Medical research has made great progress in modern times, but perhaps that only makes today’s incurable diseases that much harder to accept. And of all the ways a person can die these days, I can’t think of anything worse than Alzheimer’s. Diseases like cancer are certainly painful and drawn-out, but for the most part, the afflicted person remains mentally present until the end. Some drugs used to mediate the pain and progress of the cancer can cause mental fogginess, but the essence of the person and his intellect still remains. There is no such remnant in the mind of the Alzheimer’s patient. Even worse, the patient may hardly be aware of his own degeneration. This leaves the patient’s loved ones with the responsibility of caring for someone who will eventually be unaware of who they are. Despite the patient’s physical presence, it must feel an awful lot like taking care of a stranger. It’s just so cruel and so unavoidable once the disease manifests itself.
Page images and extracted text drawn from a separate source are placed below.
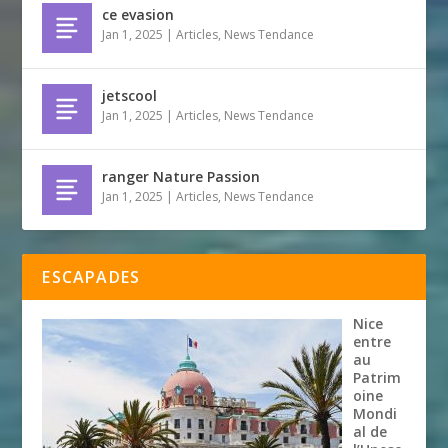
ce evasion
Jan 1, 2025
|
Articles
,
News Tendance
jetscool
Jan 1, 2025
|
Articles
,
News Tendance
ranger Nature Passion
Jan 1, 2025
|
Articles
,
News Tendance
ESCAPADES
Nice
entre
au
Patrim
oine
Mondi
al de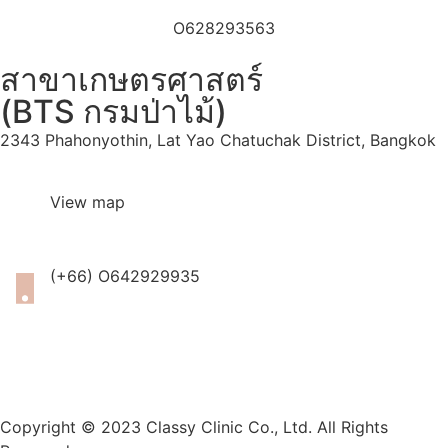
O628293563
สาขาเกษตรศาสตร์
(BTS กรมป่าไม้)
2343 Phahonyothin, Lat Yao Chatuchak District, Bangkok
View map
(+66) O642929935
Copyright © 2023 Classy Clinic Co., Ltd. All Rights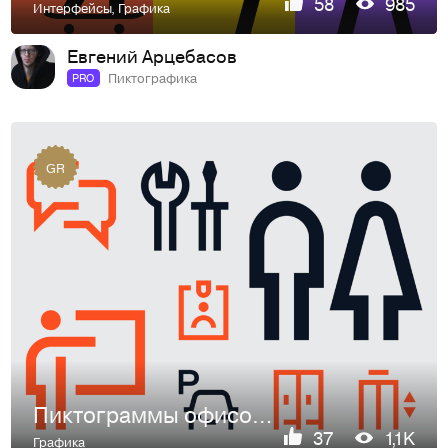
58
985
Интерфейсы
,
Графика
Евгений Арцебасов
Пиктографика
PRO
GR
Пиктограммы офисов Ростелекома
37
1,1K
Графика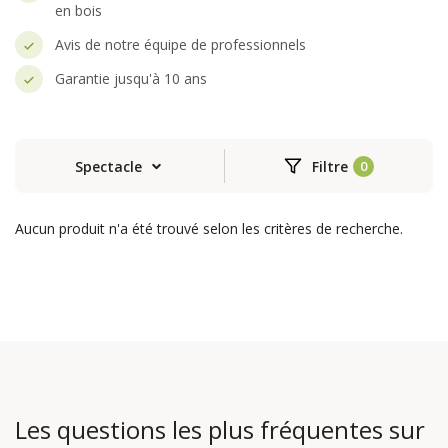
en bois
Avis de notre équipe de professionnels
Garantie jusqu'à 10 ans
Spectacle
Filtre
Aucun produit n'a été trouvé selon les critères de recherche.
Les questions les plus fréquentes sur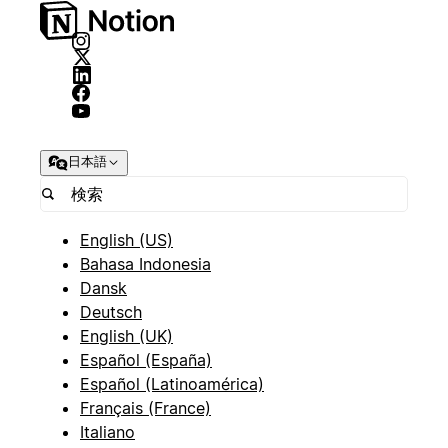
日本語
English (US)
Bahasa Indonesia
Dansk
Deutsch
English (UK)
Español (España)
Español (Latinoamérica)
Français (France)
Italiano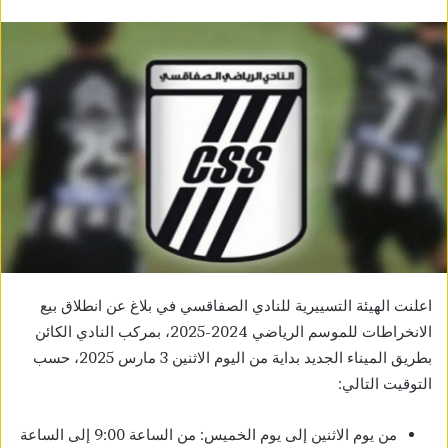
اعلنت الهيئة التسييرية للنادي الصفاقسي في بلاغ عن انطلاق بيع
الانخراطات للموسم الرياضي 2024-2025، بمركب النادي الكائن
بطريق الميناء الجديد بداية من اليوم الاثنين 3 مارس 2025، حسب
التوقيت التالي:
من يوم الاثنين إلى يوم الخميس: من الساعة 9:00 إلى الساعة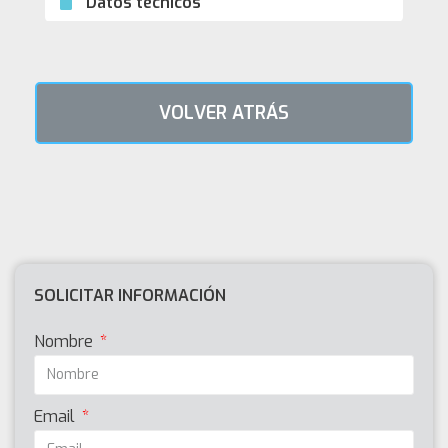
Datos técnicos
VOLVER ATRÁS
SOLICITAR INFORMACIÓN
Nombre
Email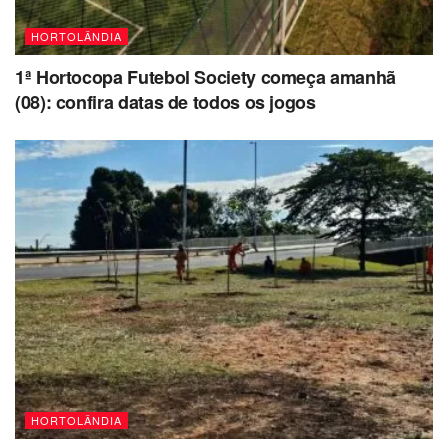
HORTOLÂNDIA
1ª Hortocopa Futebol Society começa amanhã
(08): confira datas de todos os jogos
HORTOLÂNDIA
Like most state funerals, Reagan’s casket was kept closed throughout the ceremonies. It’s just as well. I want to remember him the way he left office, not the way he must have left this world.

Heard over IM, after immersing myself in nostalgia over Nintendo’s ground-breaking Game & Watch devices:

me: omg i havent seen one of those in YEARS

kim: wtf is that

kim: looks junky

kim: hahahhaha

me: junky?!

me: the controllers stow away in a hatch in the game

me: cripes

me: this is the dawn of the new console/handheld era, and you sit there calling it “junky”

me: there would be no game boy if it weren’t for these guys

kim: junky!

me: BAH

kim: junky mcclunky!

Note to self, regarding the final episode of Average Joe: blah.

Don’t get me wrong. Malena was free to choose whomever she wished, and I’m sure she made the right decision for herself. But the whole premise of the show was to introduce an attractive, did-all-the-right-things lady to a bunch of “second-tier” men. As NBC repeated over and over in their ads, “you might be surprised….” Nope. The girl chose the most attractive guy in the end — a guy, incidentally, who was NOT part of the original group, but was introduced later with a bunch of other so-called “hotties.” And that’s all she wrote.

Kim wanted it to turn out this way. Malena chose the more confident guy she said, and he was just overall a better match. “Besides,” she said, “he doesn’t look as awkward. Would you want to stare at Adam’s goofy face every day?” That may all be true, but it just proves the point all over again: The Average Joe doesn’t get the pretty girl in the end. Only the Pretty Boy does. It didn’t even help that Adam was rich this time. Bah. Shame on NBC for stringing us along this whole time.

Sadly, despite my bitterness, I will probably tune in for the second installment. If the preview is any indication, the show should be even funnier than the first.

Cool — I just discovered that Scott Liles linked me from his most recent journal entry. Thanks, Scott! (If you haven’t already, check out his site.)

Grrr….overnight I recevied 114 emails, and over 100 of them have the Sobig virus attached. Email servers all over the world must be staggering.

I just went to the snack machine to pick up a Hershey bar (with almonds!), and had to do a double-take after pulling it out. The paper-and-foil packaging has been replaced with your standard plastic heat-sealed wrapper!

After doing some research, I now know that this is a very recent change to the product. Reasons range from increased production/packaging efficiency to targeting a younger market. At 25, I’m already becoming a dinosaur….

Ah, Civilization III. I have been sucked - yet again - into one of Meier’s awesome machinations. Now THIS is why computers were invented!